══ DATA UNDER STUDY ══
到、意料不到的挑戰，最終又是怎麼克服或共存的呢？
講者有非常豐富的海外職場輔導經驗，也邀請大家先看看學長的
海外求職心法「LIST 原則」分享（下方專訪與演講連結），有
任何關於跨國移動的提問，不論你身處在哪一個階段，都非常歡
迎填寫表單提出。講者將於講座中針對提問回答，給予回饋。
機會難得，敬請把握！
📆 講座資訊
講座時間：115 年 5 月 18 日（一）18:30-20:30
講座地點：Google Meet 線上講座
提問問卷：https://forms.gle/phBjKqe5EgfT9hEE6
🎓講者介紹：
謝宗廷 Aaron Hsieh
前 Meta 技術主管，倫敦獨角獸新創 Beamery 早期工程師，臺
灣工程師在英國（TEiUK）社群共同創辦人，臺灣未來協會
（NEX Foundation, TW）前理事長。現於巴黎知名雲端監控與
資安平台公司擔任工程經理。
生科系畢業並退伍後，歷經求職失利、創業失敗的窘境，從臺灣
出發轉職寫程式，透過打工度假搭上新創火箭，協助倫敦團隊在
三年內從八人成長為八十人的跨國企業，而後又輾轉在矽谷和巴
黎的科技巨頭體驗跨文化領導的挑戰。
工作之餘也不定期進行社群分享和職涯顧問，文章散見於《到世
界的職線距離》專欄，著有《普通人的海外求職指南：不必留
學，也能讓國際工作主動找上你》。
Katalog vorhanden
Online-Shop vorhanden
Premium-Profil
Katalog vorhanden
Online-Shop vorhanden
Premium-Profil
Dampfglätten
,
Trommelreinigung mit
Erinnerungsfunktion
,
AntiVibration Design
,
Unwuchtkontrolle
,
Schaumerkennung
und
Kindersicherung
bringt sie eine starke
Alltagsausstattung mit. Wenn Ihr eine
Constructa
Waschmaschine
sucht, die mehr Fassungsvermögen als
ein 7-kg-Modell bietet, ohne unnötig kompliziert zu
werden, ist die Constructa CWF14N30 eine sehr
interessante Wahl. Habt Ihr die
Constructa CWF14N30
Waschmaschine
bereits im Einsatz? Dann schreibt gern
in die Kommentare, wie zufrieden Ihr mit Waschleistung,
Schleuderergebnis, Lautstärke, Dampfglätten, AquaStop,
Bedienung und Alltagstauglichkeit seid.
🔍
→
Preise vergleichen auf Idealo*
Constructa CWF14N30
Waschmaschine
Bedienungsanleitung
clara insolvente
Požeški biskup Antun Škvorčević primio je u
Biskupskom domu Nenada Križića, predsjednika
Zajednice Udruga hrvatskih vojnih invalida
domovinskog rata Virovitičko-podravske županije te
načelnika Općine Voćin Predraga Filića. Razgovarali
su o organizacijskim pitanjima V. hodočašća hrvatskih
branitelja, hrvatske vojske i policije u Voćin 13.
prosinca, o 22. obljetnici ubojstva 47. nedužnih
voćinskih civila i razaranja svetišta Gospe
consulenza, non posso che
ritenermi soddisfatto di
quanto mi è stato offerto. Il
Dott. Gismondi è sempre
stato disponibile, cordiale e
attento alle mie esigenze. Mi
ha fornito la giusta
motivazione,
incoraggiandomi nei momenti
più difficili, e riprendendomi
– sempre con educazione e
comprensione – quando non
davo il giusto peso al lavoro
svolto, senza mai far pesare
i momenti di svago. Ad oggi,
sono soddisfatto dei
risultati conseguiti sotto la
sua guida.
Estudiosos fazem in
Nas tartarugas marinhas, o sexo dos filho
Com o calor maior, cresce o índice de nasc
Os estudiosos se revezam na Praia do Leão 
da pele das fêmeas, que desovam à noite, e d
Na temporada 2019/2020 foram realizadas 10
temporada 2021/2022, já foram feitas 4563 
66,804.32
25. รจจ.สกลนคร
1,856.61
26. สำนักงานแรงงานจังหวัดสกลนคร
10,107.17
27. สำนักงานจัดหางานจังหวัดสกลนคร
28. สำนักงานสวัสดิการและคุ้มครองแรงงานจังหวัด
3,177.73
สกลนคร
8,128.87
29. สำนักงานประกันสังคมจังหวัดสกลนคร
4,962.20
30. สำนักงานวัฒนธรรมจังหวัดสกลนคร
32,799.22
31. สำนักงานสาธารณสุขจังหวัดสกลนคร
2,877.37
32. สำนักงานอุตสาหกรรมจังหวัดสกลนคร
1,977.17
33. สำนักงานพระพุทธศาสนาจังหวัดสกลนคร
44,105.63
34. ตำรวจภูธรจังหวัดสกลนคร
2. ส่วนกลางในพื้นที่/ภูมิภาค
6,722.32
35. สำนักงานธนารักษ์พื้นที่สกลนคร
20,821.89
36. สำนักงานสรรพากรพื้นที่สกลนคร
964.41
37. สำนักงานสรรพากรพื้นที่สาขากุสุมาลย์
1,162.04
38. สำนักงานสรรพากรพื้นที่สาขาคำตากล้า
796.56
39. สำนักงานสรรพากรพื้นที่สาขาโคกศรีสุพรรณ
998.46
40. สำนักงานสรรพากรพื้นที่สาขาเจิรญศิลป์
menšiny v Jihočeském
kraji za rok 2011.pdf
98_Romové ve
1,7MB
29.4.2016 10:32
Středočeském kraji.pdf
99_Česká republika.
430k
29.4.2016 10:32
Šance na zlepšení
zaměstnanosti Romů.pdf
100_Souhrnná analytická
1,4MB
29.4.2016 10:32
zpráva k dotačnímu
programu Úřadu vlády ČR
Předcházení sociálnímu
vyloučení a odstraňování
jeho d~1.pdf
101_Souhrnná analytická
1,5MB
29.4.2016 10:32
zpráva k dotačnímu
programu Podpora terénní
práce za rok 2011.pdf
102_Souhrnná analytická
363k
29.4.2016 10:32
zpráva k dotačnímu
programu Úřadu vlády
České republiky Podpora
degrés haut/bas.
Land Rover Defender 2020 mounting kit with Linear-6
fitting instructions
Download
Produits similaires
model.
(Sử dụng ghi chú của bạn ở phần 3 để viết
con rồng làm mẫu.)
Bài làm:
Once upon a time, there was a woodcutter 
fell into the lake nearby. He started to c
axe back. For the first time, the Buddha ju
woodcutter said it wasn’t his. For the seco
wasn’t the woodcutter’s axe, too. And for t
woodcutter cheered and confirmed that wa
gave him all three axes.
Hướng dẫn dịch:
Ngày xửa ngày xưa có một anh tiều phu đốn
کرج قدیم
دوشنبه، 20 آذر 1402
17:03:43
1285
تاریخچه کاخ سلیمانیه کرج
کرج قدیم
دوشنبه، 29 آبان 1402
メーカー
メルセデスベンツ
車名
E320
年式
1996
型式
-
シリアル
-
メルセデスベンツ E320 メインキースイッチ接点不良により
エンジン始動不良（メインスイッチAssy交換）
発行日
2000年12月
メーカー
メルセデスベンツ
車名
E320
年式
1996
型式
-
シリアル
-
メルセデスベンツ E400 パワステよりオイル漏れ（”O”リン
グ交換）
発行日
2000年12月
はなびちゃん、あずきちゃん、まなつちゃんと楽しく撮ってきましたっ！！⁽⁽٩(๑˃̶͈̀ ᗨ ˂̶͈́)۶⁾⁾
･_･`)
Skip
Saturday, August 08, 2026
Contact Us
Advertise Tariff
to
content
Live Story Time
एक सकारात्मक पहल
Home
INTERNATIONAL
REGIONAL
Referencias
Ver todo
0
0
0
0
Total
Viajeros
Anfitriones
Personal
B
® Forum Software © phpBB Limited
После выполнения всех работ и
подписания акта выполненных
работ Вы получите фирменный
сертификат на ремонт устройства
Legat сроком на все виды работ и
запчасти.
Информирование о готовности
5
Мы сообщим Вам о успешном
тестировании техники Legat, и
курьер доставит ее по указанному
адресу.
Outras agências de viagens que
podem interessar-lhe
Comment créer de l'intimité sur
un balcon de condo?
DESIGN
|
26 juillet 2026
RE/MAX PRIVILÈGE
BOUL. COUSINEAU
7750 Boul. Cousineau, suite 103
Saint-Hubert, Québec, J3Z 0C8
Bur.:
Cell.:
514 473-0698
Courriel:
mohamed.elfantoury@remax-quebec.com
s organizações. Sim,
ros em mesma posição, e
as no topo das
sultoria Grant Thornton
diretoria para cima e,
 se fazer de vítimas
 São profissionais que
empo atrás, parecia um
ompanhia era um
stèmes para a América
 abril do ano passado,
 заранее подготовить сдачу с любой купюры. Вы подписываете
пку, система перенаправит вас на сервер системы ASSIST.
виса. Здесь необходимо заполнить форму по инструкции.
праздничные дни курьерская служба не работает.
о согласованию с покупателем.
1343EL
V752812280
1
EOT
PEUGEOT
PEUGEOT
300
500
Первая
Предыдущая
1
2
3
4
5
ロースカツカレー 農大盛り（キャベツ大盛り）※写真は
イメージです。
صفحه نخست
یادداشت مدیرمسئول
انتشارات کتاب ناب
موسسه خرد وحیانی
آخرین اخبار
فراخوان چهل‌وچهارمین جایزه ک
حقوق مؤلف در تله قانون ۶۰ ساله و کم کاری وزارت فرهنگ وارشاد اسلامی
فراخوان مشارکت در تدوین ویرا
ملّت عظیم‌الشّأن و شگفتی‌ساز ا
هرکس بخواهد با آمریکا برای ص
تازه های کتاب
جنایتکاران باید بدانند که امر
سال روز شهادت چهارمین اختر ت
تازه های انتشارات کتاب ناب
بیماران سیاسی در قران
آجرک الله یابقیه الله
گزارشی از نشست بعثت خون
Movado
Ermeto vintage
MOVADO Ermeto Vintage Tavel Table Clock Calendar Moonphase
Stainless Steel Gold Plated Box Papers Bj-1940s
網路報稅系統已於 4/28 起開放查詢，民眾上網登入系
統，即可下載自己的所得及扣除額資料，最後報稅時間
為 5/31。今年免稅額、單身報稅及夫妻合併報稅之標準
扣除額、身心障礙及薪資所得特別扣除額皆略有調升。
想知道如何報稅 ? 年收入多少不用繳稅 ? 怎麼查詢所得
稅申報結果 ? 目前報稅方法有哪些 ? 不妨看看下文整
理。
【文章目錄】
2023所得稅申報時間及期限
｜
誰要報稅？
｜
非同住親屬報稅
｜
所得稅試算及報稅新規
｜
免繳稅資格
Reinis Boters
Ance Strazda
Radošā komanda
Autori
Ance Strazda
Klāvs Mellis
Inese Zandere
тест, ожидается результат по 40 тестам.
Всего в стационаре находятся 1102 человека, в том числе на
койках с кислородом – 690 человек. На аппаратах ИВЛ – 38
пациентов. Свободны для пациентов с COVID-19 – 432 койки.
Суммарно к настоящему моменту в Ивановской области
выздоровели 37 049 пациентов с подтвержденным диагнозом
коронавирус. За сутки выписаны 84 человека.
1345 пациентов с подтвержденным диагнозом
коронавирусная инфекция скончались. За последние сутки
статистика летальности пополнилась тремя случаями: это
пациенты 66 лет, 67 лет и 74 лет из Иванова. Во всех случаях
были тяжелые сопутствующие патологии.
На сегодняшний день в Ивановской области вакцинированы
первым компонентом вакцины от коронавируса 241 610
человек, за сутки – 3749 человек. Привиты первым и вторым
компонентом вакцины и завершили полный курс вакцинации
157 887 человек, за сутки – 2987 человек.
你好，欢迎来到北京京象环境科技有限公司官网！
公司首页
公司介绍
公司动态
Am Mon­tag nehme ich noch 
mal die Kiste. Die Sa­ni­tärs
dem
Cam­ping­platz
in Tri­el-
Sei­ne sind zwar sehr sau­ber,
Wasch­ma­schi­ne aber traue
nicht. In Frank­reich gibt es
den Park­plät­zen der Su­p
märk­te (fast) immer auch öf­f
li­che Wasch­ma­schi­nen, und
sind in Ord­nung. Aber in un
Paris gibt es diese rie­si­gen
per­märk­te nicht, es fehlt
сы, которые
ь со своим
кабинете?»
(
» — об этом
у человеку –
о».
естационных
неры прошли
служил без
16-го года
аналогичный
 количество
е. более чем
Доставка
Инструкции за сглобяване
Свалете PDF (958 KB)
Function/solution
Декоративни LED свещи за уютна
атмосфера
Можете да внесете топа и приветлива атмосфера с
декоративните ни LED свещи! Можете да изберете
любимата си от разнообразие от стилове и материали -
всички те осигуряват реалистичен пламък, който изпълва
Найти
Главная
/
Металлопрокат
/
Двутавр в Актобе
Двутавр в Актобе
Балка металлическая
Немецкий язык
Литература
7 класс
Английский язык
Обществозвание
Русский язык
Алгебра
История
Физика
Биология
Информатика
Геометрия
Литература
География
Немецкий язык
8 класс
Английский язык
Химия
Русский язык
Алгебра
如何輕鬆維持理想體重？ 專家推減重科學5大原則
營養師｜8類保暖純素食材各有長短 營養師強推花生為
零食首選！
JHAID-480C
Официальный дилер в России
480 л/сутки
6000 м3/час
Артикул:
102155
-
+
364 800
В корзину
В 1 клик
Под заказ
═══
▶ [GOAL OF THE EXERCISE]: Once you reach the line containing "生科系畢業並退伍後，歷經求職失利、創業失敗的窘境，從臺灣", include it and stop; until then, reproduce each line of the listing from its start exactly.

▶ [RESPONSE]:
到、意料不到的挑戰，最終又是怎麼克服或共存的呢？
講者有非常豐富的海外職場輔導經驗，也邀請大家先看看學長的
海外求職心法「LIST 原則」分享（下方專訪與演講連結），有
任何關於跨國移動的提問，不論你身處在哪一個階段，都非常歡
迎填寫表單提出。講者將於講座中針對提問回答，給予回饋。
機會難得，敬請把握！
📆 講座資訊
講座時間：115 年 5 月 18 日（一）18:30-20:30
講座地點：Google Meet 線上講座
提問問卷：https://forms.gle/phBjKqe5EgfT9hEE6
🎓講者介紹：
謝宗廷 Aaron Hsieh
前 Meta 技術主管，倫敦獨角獸新創 Beamery 早期工程師，臺
灣工程師在英國（TEiUK）社群共同創辦人，臺灣未來協會
（NEX Foundation, TW）前理事長。現於巴黎知名雲端監控與
資安平台公司擔任工程經理。
生科系畢業並退伍後，歷經求職失利、創業失敗的窘境，從臺灣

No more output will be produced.